In the early 1980s it is claimed that the NSA began extensive use of Remote Neural Monitoring. Much of what is known about it stems from evidence presented as part of a 1992 court case brought by former NSA employee John St.Claire Akwei against the NSA. It describes an extensive array of advanced technology and resources dedicated to remotely monitoring hundreds of thousands of people in the US and abroad. Capabilities include access to an individual's subvocalizations as well as images from the visual cortex and sounds from the auditory cortex.
Applications
While use of this technology by organizations like the NSA is difficult to validate, recent advances in non-classified areas are already demonstrating what is possible: Subvocal recognition using attached electrodes has already been achieved by NASA[4]. BCIs for gaming consoles from companies like NeuroSky perform primitive "thought reading" in that they can be controlled with a helmet on the player's head, where the player can execute a few commands just by thinking about them.
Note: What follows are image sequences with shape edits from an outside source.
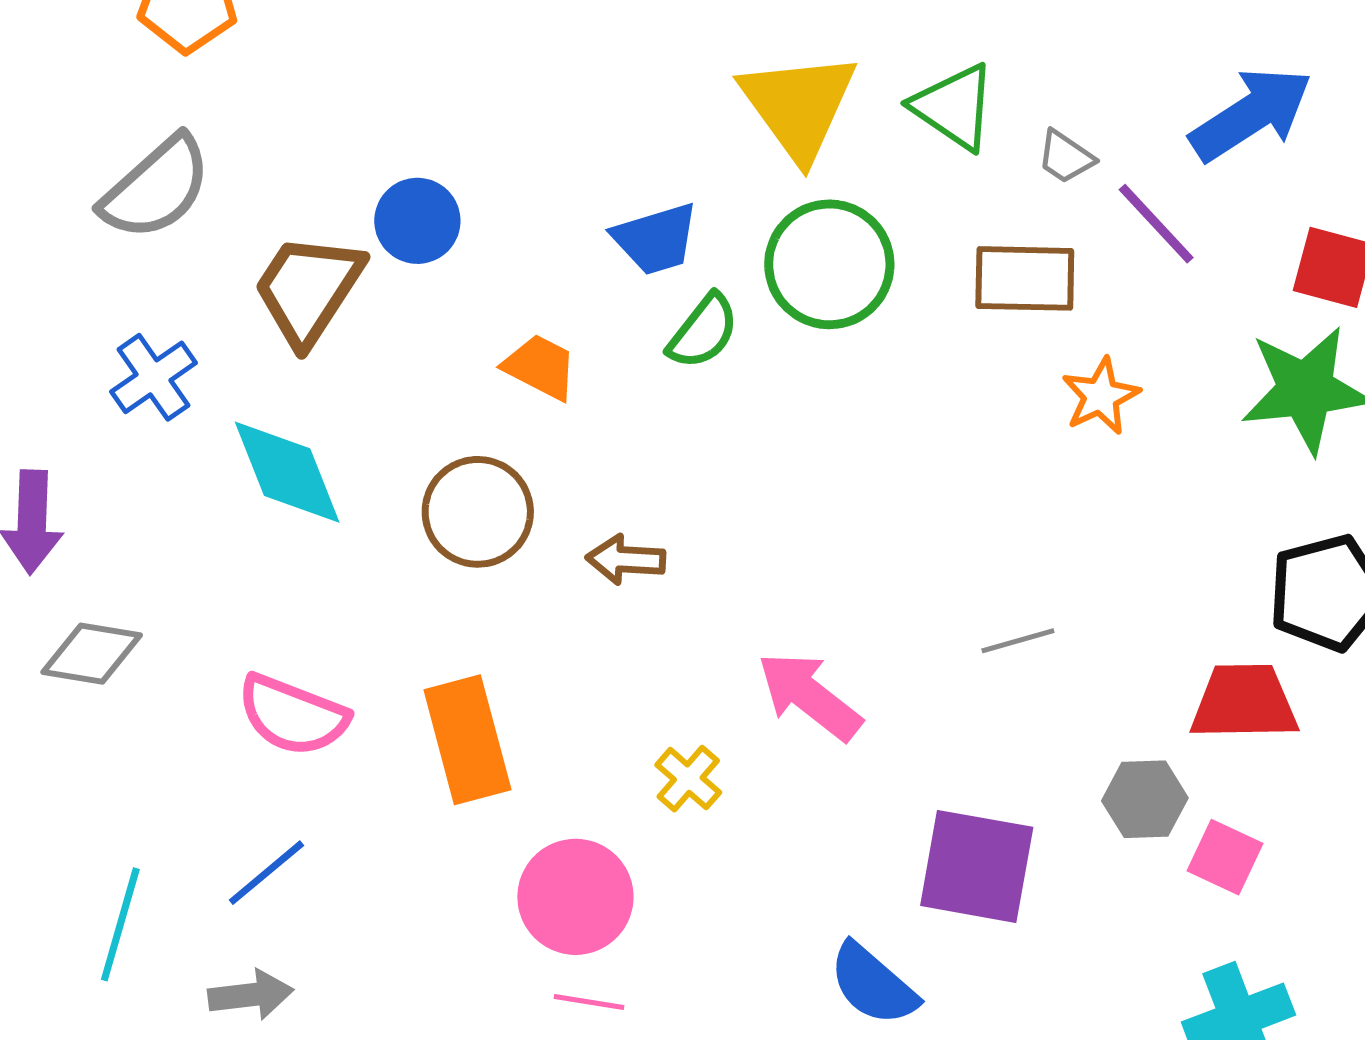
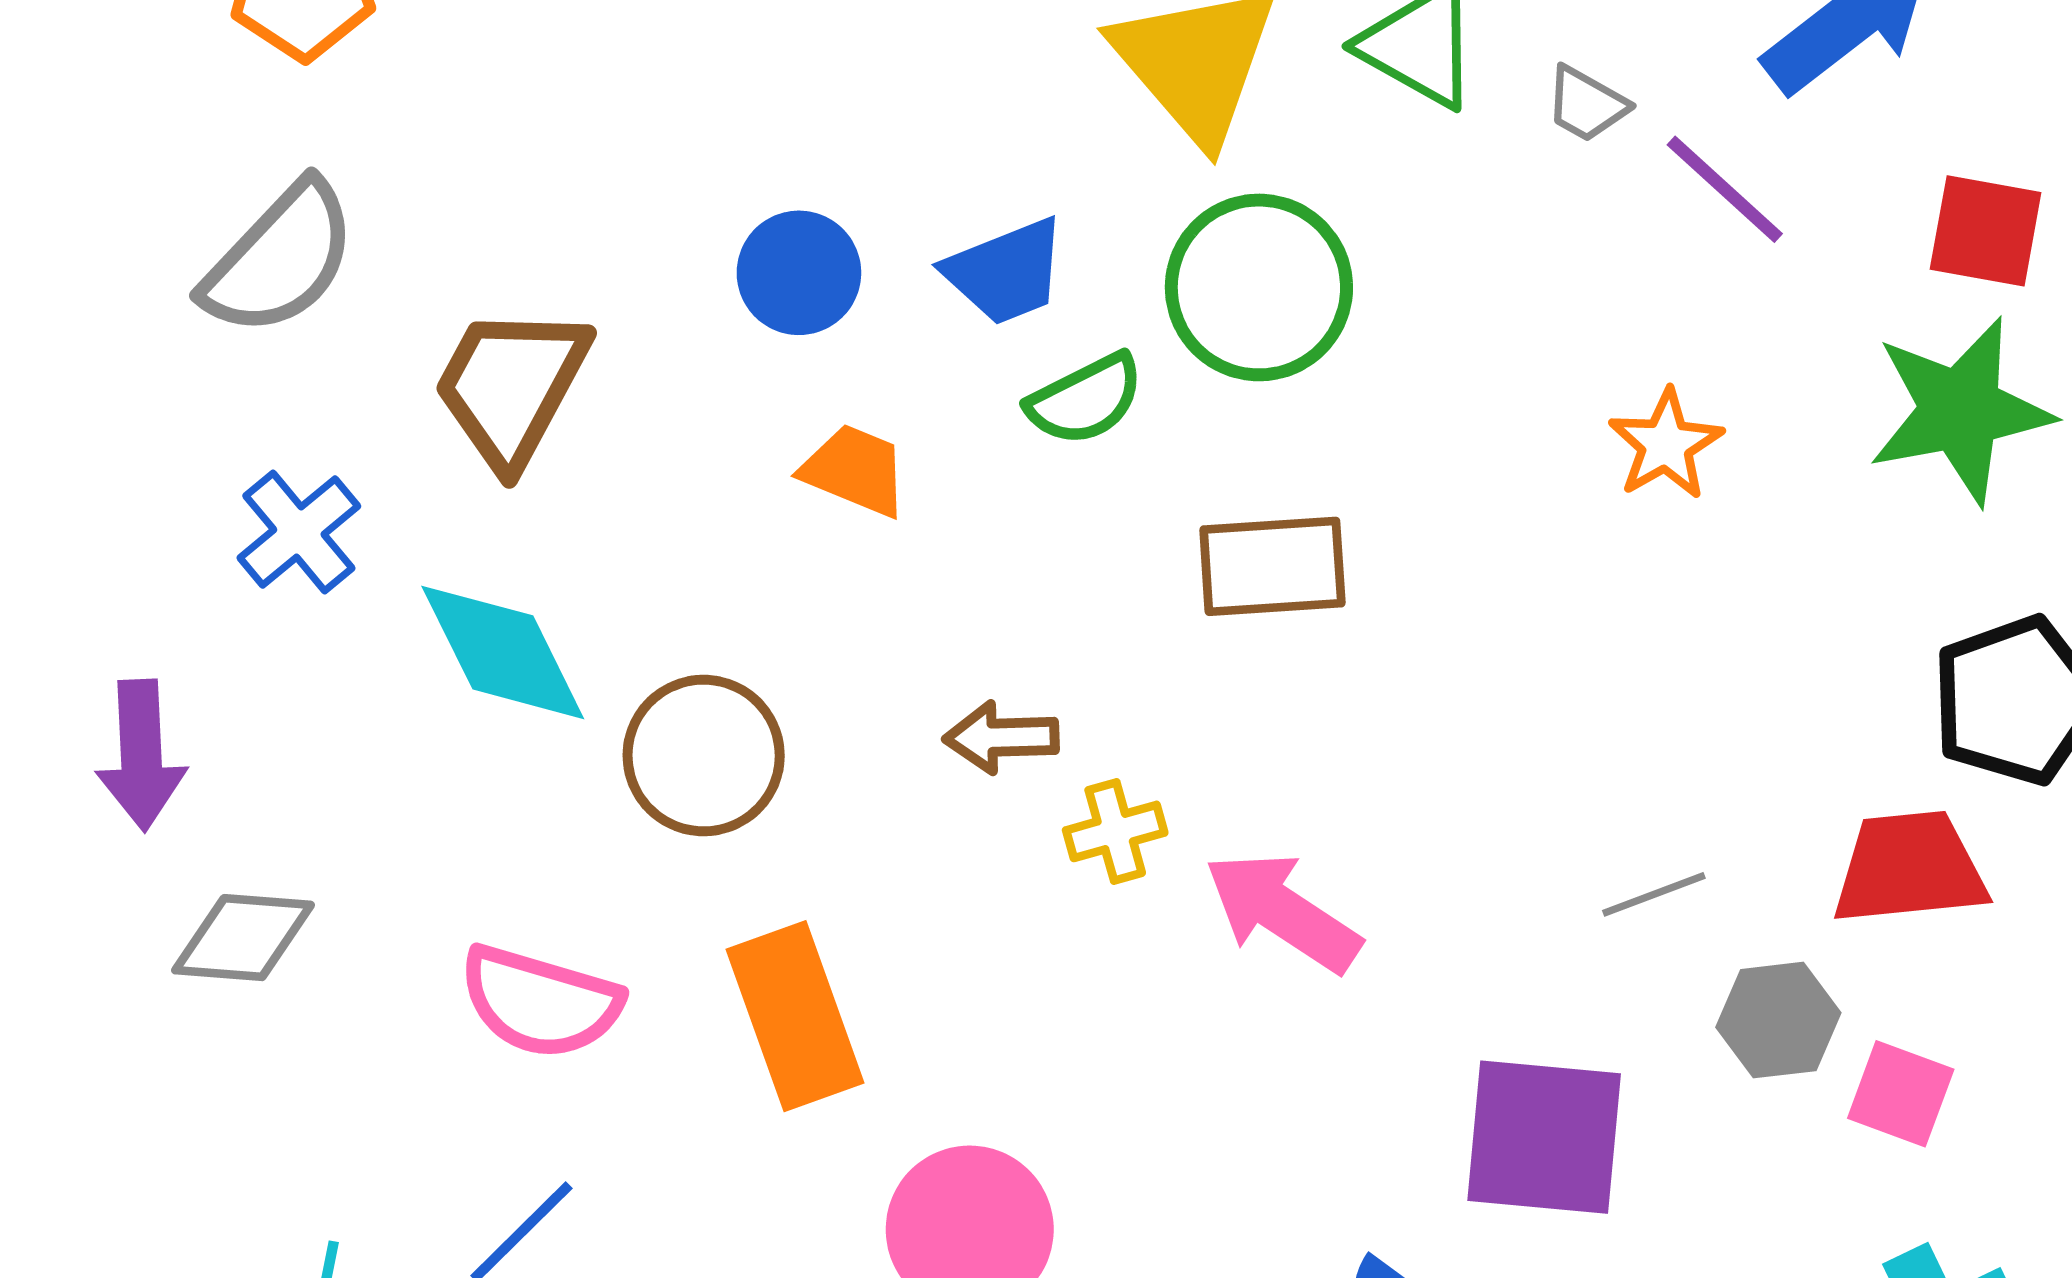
blue circle: (417, 221) -> (799, 273), moved
brown rectangle: (1025, 278) -> (1272, 566), moved
green semicircle: (703, 332) -> (1085, 399), turned 30
brown circle: (478, 512) -> (704, 756), moved
gray line: (1018, 641) -> (1654, 894), moved
yellow cross: (688, 779) -> (1115, 831), moved, turned 38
Ambient has demonstrated a motorized wheelchair that is controlled by thought[5].
References
- Lawsuit - John St. Clair Akwei vs. NSA, Ft. Meade, MD, USA.
- Hamilton, Joan. If They Could Read Your Mind. Stanford Magazine.
- Butler, Declan (1998-01-22). "Advances in neuroscience may threaten human rights". Nature 391 (6665): 316.
- Bluck, John. NASA DEVELOPS SYSTEM TO COMPUTERIZE SILENT, 'SUBVOCAL SPEECH'.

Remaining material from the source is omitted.